Cats live in a landscape of odors. Cats have two ways of detecting odors in their environment:

  • the cells lining the nose and nasal cavity
  • the vomeronasal organ or VNO in the roof of the mouth

In the VNO, there are 3 types of “receptor proteins”. These receptor proteins respond to chemicals such as odors. We know more about the V1R protein than the other two.

Cats have 30 genetic variants of the V1R protein. Genetic variants refer to changes in the DNA sequence that makes up a gene. More genetic variants of the V1R protein allow cats to detect a greater variety of scents than say, dogs, who have only 9 genetic variants of this receptor protein. 

Cats can associate certain odors/scents with a particular experience, place or other animal. For example, to a cat, another animal or person has a signature scent that the cat uses to identify that individual.

superpower #2 -TOUCH :THE WHISKER POSITIONING SYSTEM


Each whisker is embedded in a cluster of nerve endings located 3 x deeper in the skin than the surrounding hair follicles. Not only do whiskers alert your cat to the piece of furniture nearby, they alert him to changes in air currents, from say an open door or window.

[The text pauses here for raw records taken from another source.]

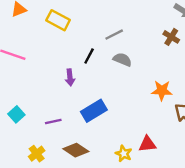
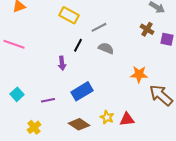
yellow rectangle: (58, 20) -> (69, 15), moved
brown diamond: (76, 150) -> (79, 124), moved
yellow star: (124, 154) -> (107, 117), moved

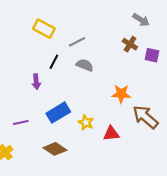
yellow star: (107, 117) -> (86, 122), moved
red triangle: (127, 119) -> (111, 134), moved

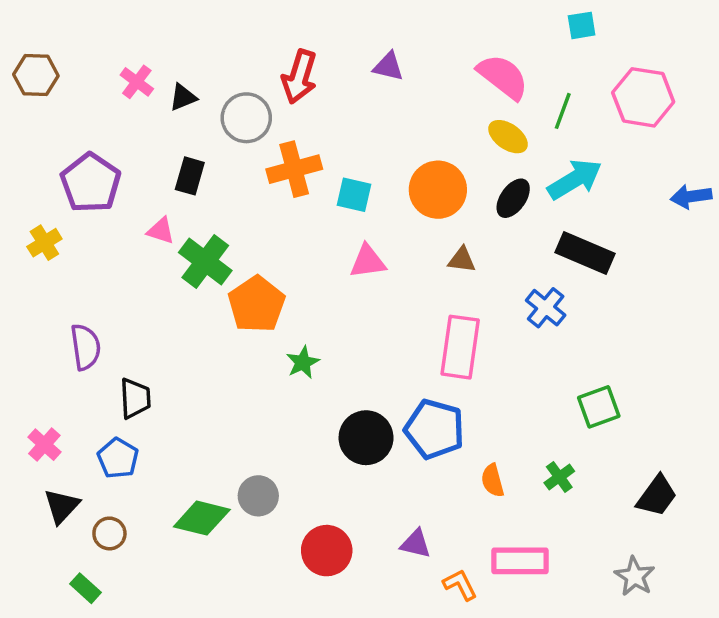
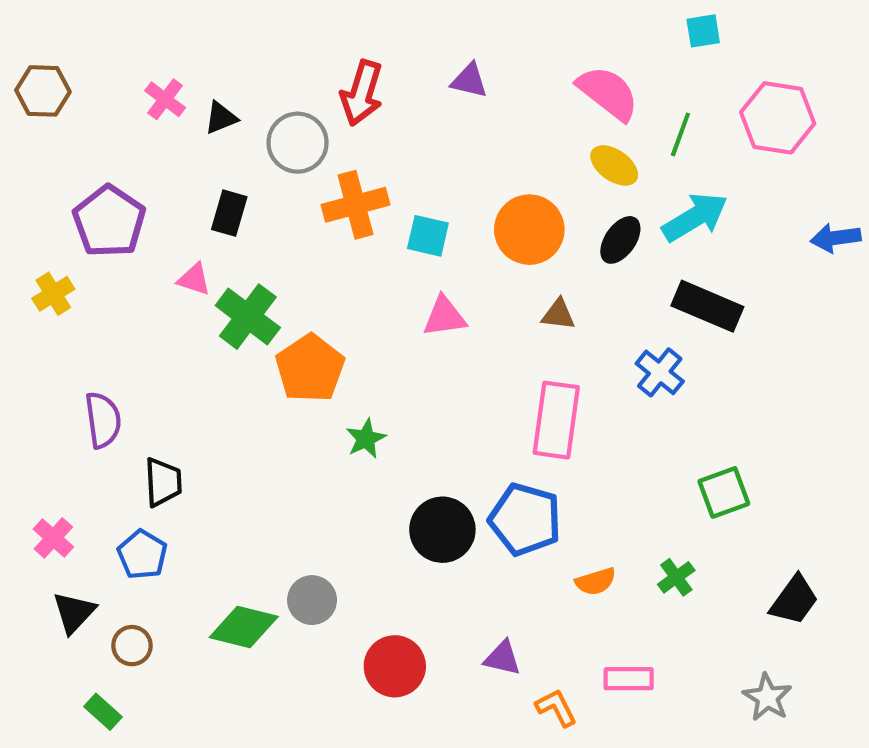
orange semicircle: (493, 480) -> (596, 581), turned -92
pink rectangle: (520, 561) -> (629, 679), size x0.7

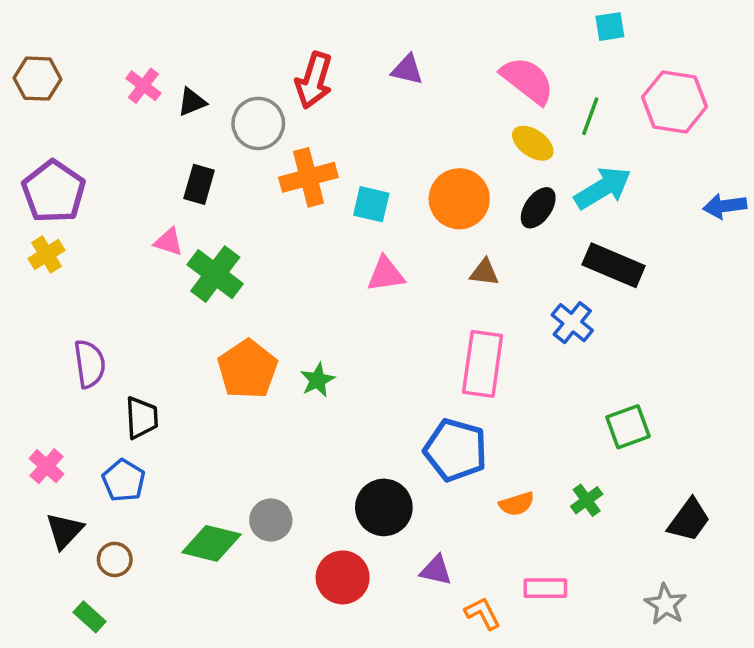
purple pentagon: (109, 221) -> (54, 192), moved
orange pentagon: (310, 368) -> (247, 369), moved
black circle: (442, 530) -> (384, 507), moved

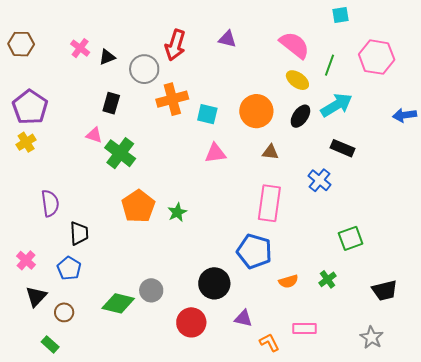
black rectangle: (614, 265) -> (343, 148), size x0.7
black trapezoid: (689, 520) -> (385, 290), turned 40

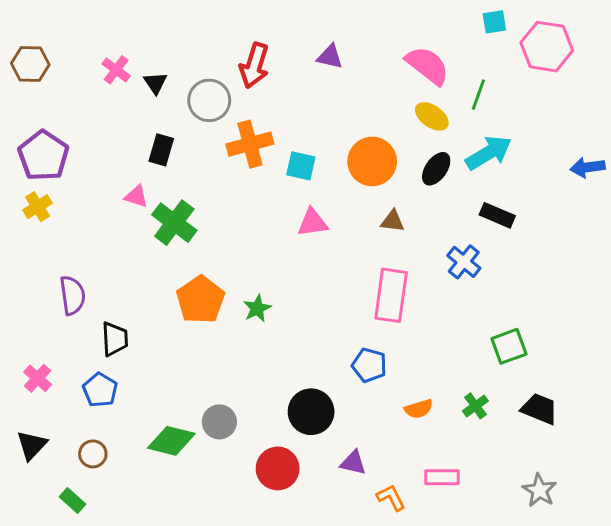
black triangle: (107, 57) -> (155, 83), turned -42
pink hexagon: (377, 57) -> (547, 47), moved
blue pentagon: (254, 251) -> (369, 365), size x0.7
black trapezoid: (385, 290) -> (539, 409), moved, turned -144
black triangle: (36, 296) -> (32, 445), moved

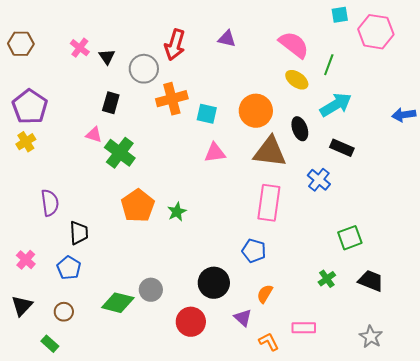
black ellipse: (436, 169) -> (300, 129), moved, turned -55
brown triangle: (393, 221) -> (270, 152), size x2.0
orange semicircle: (419, 409) -> (265, 294), moved, turned 138
purple triangle: (353, 463) -> (243, 318), turned 30

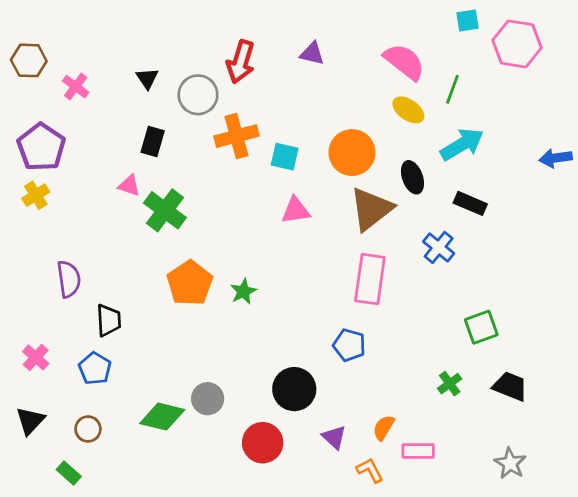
pink cross: (80, 48) -> (76, 87), moved
brown triangle: (270, 152) -> (371, 209), turned -45
orange semicircle: (265, 294) -> (384, 428), moved

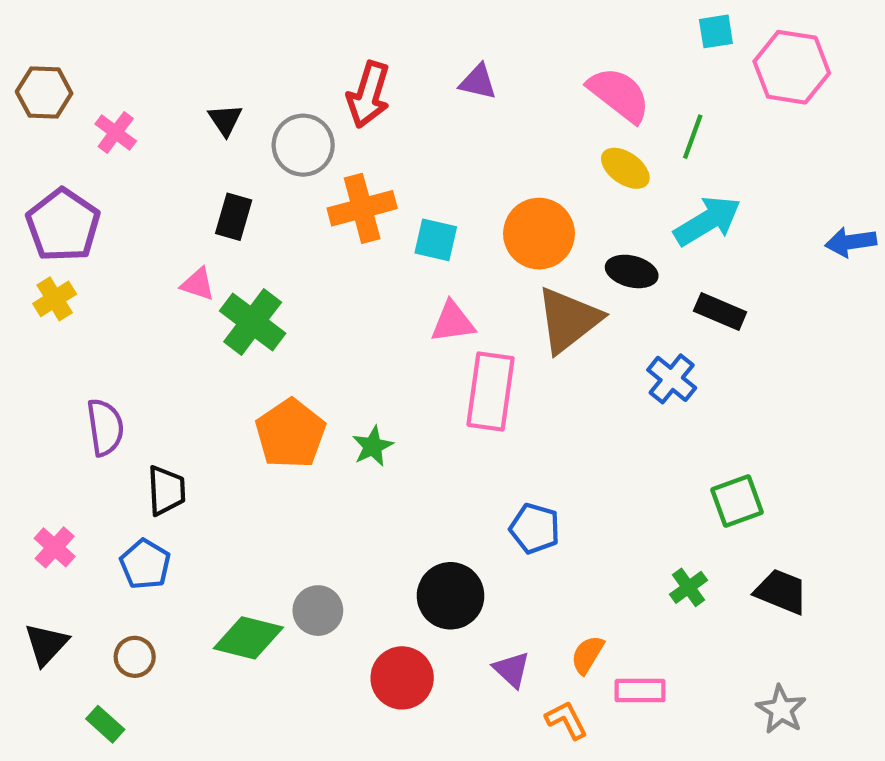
black ellipse: (413, 177) -> (632, 271), turned -56
pink rectangle: (370, 279) -> (491, 392), moved

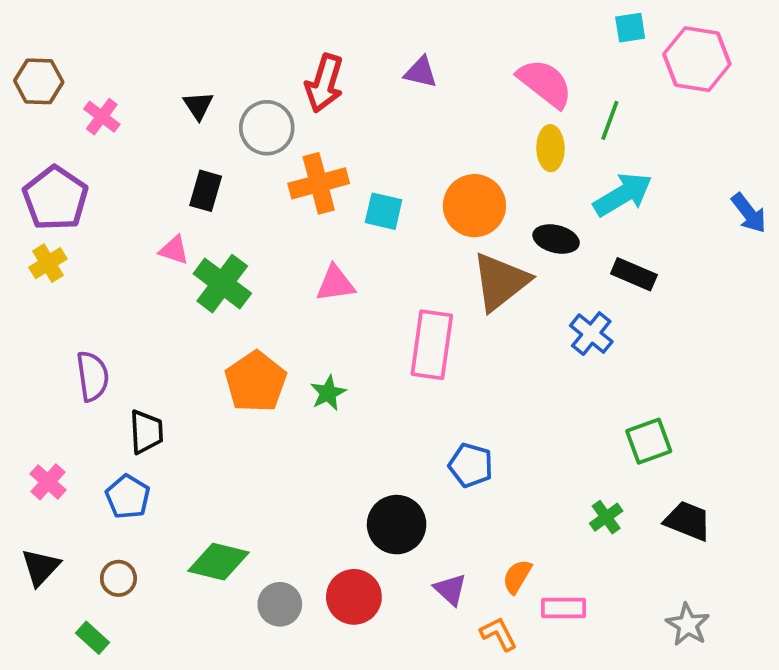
yellow ellipse: (625, 168) -> (550, 148), turned 54
blue arrow: (851, 242) -> (749, 213), turned -120
pink triangle: (453, 322) -> (335, 284), moved
gray circle: (318, 611) -> (280, 604), moved

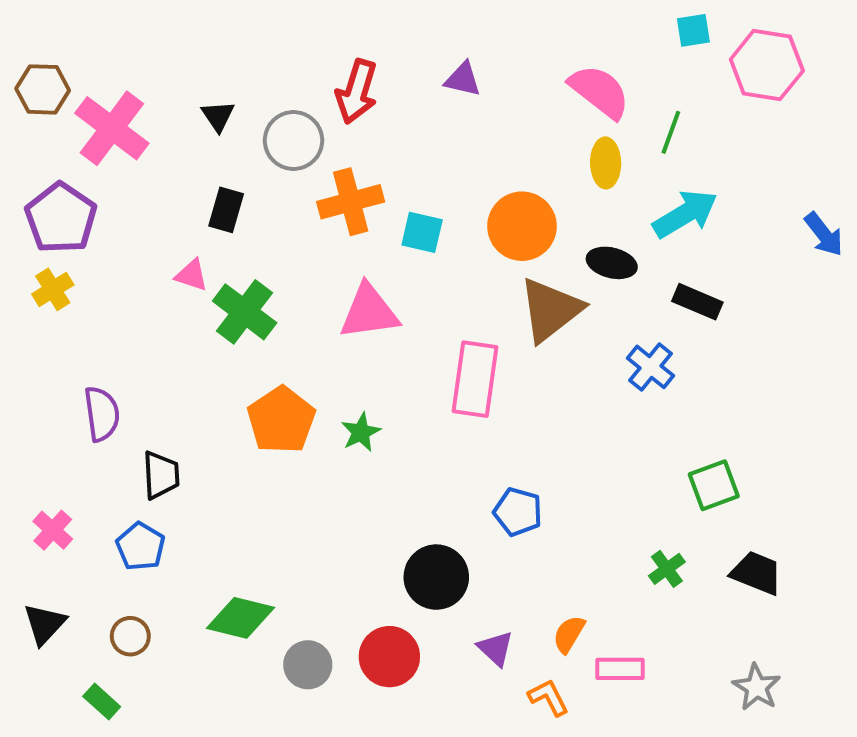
pink cross: (102, 117) -> (112, 128), size x1.8
pink triangle: (335, 284) -> (369, 312), size x1.4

Cats use their whiskers to navigate – whiskers help the cat pinpoint where she is relative to her surroundings – “can I fit behind this sofa?” Needless to say, a blind cat finds her whiskers crucial to getting around.

superpower #3 – hearing


Cats have one of broadest hearing ranges of all mammals. They are able to hear the high-pitched ultrasonic squeaks of mice and also the low-pitched tones of the human male voice.

Cats’ cone-shaped ears move independently of each other. Sounds will reach each ear at different times and allow the cat to pinpoint the source of the sound.

Watch as these blind cats track a bird.

CAT FRIENDLY HOMES FOR blind kitties


Setting up a cat-friendly home for a blind or partially blind cat is much the same as setting it up for a sighted cat. He will need multiple, separate litter boxes, feeding and water stations, and safe places to retreat to.

Your blind kitty will use his incredible sense of smell and ability to discriminate between scents, to navigate his environment. His hearing and whiskers will also alert him to the presence of other animals and objects. And just like any “sighted” cat, he should be introduced gradually to a new environment. (Yes, rearranging the furniture is a “new” environment.)

Alana Miller of Blind Cat Rescue & Sanctuary has some tips for caring for a blind cat:

  • Blind cats should only be indoor pets. Make sure there are no open pet doors, windows or other ways your cat could get outside. (A secure area like a catio can give your blind kitty a safe outdoor experience).
  • Make sure the house is safe.  Keep cleaning chemicals, power cords or other potential tripping hazards out of your cat’s reach.  Be aware of spaces he could explore and get stuck in like behind washer/dryers.
  • Stairs.  Make sure you’re with your cat the first few times she uses the stairs until you’re sure…she knows where they are and is able to navigate them.
  • Know where your blind cat is. He can’t see you and may not know he’s under your feet… you don’t want to step on him by accident.
  • Let your blind cat know that you are going to touch her. A blind cat can’t see your hand coming … she might startle when you touch her.  As you approach, make sure you rub your fingers together or make a gentle noise with your hand to alert her.

Whether you adopt a blind kitty or your older kitty has vision loss, remember your blind cat has the same needs as sighted cats. With some modifications, you can provide a safe and enriching environment for your blind cat.